(Data extracted from a collection)
+ + +

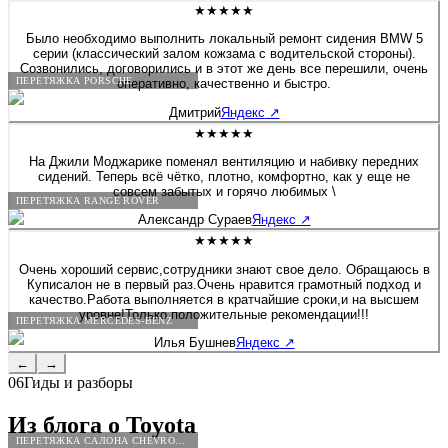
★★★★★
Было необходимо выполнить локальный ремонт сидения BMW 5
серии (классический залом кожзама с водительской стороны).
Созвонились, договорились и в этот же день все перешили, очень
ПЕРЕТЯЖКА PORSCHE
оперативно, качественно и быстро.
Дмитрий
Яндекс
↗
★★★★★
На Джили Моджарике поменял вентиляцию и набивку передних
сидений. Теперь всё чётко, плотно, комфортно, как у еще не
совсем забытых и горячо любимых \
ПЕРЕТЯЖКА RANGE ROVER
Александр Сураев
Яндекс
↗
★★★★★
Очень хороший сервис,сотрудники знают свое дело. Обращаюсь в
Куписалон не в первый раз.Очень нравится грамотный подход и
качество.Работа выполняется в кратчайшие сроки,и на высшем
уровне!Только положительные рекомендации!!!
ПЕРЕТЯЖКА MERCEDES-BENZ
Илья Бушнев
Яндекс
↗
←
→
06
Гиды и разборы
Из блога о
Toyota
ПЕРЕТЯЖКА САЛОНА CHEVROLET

+ + +

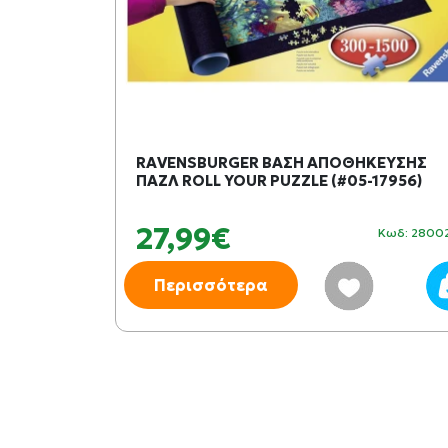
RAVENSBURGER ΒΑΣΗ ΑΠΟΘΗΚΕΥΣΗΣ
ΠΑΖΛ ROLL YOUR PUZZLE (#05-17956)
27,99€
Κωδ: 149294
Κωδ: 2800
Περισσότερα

+ + +

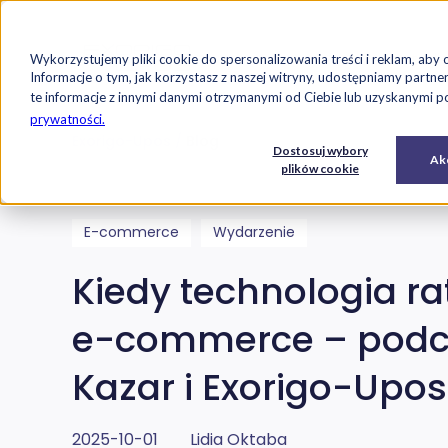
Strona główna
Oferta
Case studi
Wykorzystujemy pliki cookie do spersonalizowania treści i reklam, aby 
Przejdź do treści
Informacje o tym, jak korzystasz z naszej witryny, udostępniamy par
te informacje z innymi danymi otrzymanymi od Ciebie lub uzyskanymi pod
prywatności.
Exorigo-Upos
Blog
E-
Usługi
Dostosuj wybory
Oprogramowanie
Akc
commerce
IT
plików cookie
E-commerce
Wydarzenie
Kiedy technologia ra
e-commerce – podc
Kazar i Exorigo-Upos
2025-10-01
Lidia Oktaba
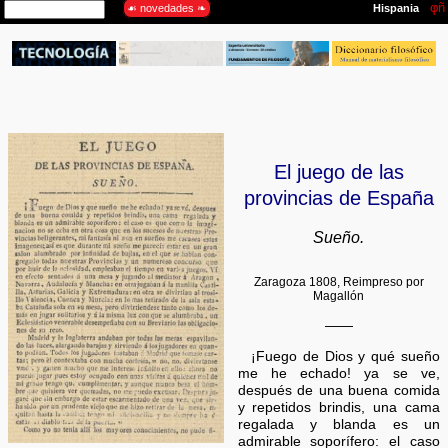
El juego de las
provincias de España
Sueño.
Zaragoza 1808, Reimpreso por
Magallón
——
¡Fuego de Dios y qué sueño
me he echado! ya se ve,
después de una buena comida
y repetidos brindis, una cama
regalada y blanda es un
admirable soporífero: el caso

+ + +

• What the task requires
If a line above contains the word "cookie", list it.

• Exercise output
Wykorzystujemy pliki cookie do spersonalizowania treści i reklam, aby 
plików cookie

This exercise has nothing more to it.